Records drawn from a dataset:
--- START ---

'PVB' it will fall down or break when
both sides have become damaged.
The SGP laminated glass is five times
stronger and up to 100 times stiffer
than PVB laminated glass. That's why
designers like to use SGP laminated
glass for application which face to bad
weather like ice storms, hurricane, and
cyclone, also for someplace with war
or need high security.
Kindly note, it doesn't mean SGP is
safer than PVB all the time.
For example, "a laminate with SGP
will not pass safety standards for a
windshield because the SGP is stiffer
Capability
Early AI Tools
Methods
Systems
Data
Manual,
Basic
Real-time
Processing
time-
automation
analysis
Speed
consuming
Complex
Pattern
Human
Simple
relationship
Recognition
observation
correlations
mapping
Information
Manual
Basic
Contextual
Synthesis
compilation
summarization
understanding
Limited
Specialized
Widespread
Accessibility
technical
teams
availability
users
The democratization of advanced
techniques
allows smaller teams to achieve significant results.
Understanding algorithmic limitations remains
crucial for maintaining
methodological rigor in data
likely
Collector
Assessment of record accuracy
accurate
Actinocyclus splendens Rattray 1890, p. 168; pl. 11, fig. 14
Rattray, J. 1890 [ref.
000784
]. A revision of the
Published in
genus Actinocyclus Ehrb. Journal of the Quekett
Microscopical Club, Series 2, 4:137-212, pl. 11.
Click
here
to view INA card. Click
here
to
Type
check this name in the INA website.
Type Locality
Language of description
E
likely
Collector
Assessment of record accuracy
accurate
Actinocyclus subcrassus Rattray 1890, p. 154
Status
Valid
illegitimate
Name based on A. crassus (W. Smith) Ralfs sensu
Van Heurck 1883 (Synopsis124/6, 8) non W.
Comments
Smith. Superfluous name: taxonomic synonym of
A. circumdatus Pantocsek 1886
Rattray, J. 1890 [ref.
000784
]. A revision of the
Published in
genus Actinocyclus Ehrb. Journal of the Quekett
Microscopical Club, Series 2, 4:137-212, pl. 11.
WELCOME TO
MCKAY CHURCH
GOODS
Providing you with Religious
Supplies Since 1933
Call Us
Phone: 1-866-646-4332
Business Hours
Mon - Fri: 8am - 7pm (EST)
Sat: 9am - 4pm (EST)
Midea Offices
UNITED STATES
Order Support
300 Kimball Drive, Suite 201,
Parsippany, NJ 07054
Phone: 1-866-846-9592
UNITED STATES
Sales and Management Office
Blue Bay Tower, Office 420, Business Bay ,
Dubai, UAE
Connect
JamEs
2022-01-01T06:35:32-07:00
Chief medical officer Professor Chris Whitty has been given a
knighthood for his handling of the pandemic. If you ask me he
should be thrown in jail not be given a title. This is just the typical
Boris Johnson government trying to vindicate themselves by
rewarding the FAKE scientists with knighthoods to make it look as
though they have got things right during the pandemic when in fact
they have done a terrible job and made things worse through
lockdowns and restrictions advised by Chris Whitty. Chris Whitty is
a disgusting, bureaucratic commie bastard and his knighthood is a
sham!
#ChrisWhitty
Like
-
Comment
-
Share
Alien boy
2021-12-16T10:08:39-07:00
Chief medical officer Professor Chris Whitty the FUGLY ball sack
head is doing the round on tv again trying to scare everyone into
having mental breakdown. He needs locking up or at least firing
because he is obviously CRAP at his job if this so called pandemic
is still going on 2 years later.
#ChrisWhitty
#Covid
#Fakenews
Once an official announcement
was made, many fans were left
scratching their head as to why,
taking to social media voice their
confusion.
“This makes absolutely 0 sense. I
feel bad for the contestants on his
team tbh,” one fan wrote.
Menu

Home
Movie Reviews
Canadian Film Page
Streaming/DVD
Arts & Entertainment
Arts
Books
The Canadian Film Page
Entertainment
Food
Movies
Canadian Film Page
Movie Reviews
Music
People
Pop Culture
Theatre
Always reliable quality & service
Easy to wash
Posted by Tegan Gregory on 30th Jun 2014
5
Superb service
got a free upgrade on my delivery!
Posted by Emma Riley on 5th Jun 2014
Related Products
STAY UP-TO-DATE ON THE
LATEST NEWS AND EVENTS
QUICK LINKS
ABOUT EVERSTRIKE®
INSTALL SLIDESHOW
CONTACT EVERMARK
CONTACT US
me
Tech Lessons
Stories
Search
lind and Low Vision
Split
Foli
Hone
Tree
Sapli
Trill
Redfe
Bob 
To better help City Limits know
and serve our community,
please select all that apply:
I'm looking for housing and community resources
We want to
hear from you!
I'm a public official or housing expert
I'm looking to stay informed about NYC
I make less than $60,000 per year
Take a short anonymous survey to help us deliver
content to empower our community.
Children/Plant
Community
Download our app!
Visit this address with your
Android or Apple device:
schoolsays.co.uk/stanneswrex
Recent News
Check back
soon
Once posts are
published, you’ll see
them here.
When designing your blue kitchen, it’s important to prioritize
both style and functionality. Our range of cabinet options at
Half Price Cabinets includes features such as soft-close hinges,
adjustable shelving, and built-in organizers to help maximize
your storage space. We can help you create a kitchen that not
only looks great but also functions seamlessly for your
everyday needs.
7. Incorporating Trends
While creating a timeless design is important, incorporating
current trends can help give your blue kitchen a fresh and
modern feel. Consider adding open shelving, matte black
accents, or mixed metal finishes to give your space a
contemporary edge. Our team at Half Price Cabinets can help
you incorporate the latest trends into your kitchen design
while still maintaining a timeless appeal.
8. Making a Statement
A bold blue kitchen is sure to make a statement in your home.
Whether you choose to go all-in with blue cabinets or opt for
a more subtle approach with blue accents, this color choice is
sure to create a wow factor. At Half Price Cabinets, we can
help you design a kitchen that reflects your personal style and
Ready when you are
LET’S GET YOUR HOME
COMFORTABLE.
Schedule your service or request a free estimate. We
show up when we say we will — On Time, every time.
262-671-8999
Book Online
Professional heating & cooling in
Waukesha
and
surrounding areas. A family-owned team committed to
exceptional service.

--- END ---

__Goal of the exercise__. Copy the lines of the data above exactly as written, beginning with the line containing "Once an official announcement" and ending with the line containing "accents, or mixed", and leave out all other lines.

__Your solution__.
Once an official announcement
was made, many fans were left
scratching their head as to why,
taking to social media voice their
confusion.
“This makes absolutely 0 sense. I
feel bad for the contestants on his
team tbh,” one fan wrote.
Menu

Home
Movie Reviews
Canadian Film Page
Streaming/DVD
Arts & Entertainment
Arts
Books
The Canadian Film Page
Entertainment
Food
Movies
Canadian Film Page
Movie Reviews
Music
People
Pop Culture
Theatre
Always reliable quality & service
Easy to wash
Posted by Tegan Gregory on 30th Jun 2014
5
Superb service
got a free upgrade on my delivery!
Posted by Emma Riley on 5th Jun 2014
Related Products
STAY UP-TO-DATE ON THE
LATEST NEWS AND EVENTS
QUICK LINKS
ABOUT EVERSTRIKE®
INSTALL SLIDESHOW
CONTACT EVERMARK
CONTACT US
me
Tech Lessons
Stories
Search
lind and Low Vision
Split
Foli
Hone
Tree
Sapli
Trill
Redfe
Bob 
To better help City Limits know
and serve our community,
please select all that apply:
I'm looking for housing and community resources
We want to
hear from you!
I'm a public official or housing expert
I'm looking to stay informed about NYC
I make less than $60,000 per year
Take a short anonymous survey to help us deliver
content to empower our community.
Children/Plant
Community
Download our app!
Visit this address with your
Android or Apple device:
schoolsays.co.uk/stanneswrex
Recent News
Check back
soon
Once posts are
published, you’ll see
them here.
When designing your blue kitchen, it’s important to prioritize
both style and functionality. Our range of cabinet options at
Half Price Cabinets includes features such as soft-close hinges,
adjustable shelving, and built-in organizers to help maximize
your storage space. We can help you create a kitchen that not
only looks great but also functions seamlessly for your
everyday needs.
7. Incorporating Trends
While creating a timeless design is important, incorporating
current trends can help give your blue kitchen a fresh and
modern feel. Consider adding open shelving, matte black
accents, or mixed metal finishes to give your space a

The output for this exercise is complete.